Asset-allocation model portfolios poised to become a $2.9T business by 2026

Asset-allocation model portfolios poised to become a $2.9T business by 2026
Anticipated rise in advisors' model use offers an opportunity for asset managers, says Cerulli.
SEP 25, 2024

A shift in how financial advisors structure client portfolios will drive asset allocation model portfolios to a new $2.9 trillion asset milestone by 2026, predicts a new report from Cerulli Associates.

The findings, published in The Cerulli Report—U.S. Asset Allocation Model Portfolios 2024, offer a fresh take on the unfolding story of advisors outsourcing portfolio construction as they increasingly focus on providing financial planning services.

Cerulli's research shows that by the end of 2023, 13 percent of advisor-managed assets were in model portfolios, with 18 percent of financial advisors and 22 percent of practices using them overall. Adoption of model portfolios is expected to rise further in the coming year, with 34 percent of outsourcer advisors planning to increase their use of models. Among other advisor segments, 41 percent of modifiers and 26 percent of insourcers also intend to expand their reliance on model portfolios.

“The opportunity is readily apparent in the asset allocation model portfolio product landscape for providers of investment product building blocks to take advantage of increasing outsourced portfolio construction,” said Matt Apkarian, associate director at Cerulli Associates.

The growing shift toward open-architecture models, which incorporate a range of third-party investment options, is one of the most prominent trends highlighted in the report.
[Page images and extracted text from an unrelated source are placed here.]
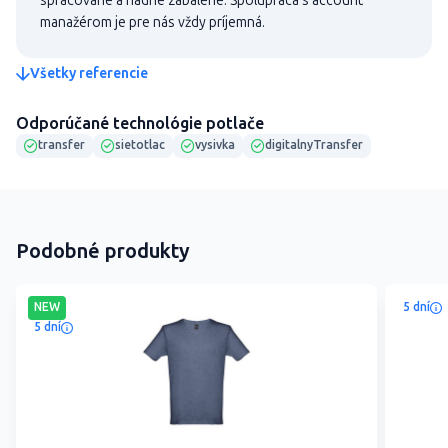
spracované a riadne zabalené. Spolupráca s account
manažérom je pre nás vždy príjemná.
Všetky referencie
Odporúčané technológie potlače
transfer
sietotlac
vysivka
digitalnyTransfer
Podobné produkty
NEW
5 dní
5 dní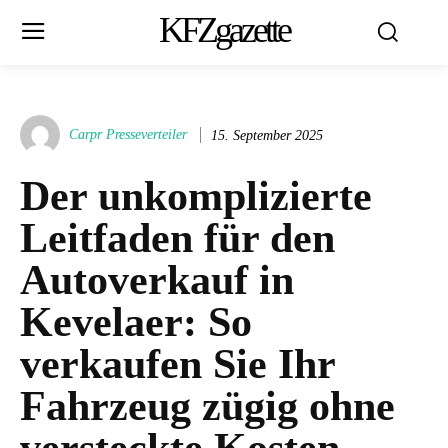
KFZgazette
Carpr Presseverteiler
15. September 2025
Der unkomplizierte
Leitfaden für den
Autoverkauf in
Kevelaer: So
verkaufen Sie Ihr
Fahrzeug zügig ohne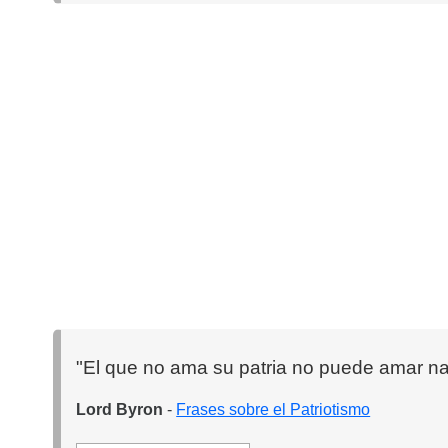
"El que no ama su patria no puede amar na
Lord Byron
-
Frases sobre el Patriotismo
While proprietary products currently dominate the model portfolio landscape, 30 percent of asset manager model providers plan to increase the use of nonproprietary investment options as advisors demand diversified management.

The rise of outsourced portfolio construction among advisors has also been a positive driving force for ETF issuers. In 2023, 31 percent of ETF distribution occurred through model portfolios, with 57 percent of that volume taking place through models outside the issuers’ own firms. Cerulli identified the use of third-party strategists or asset allocation models as one of the top three factors driving the growth of ETF assets.

Custom model portfolios are also emerging as a critical area for asset managers, particularly among broker-dealer and RIA home-office clients. Fifty-five percent of asset managers view custom models as a major opportunity compared to 42 percent who prioritize off-the-shelf models. In fact, building custom models for broker-dealers and enterprise RIAs was named the most important product development initiative for 2024 by 57 percent of model providers, beating out tax-efficient models for taxable clients and expanding customization potential.

"While building out a models business may not fit the capabilities and resource constraints of an investment product provider, seeking placements within models should be one of the top distribution opportunities being targeted by a provider of model building blocks," Apkarian added.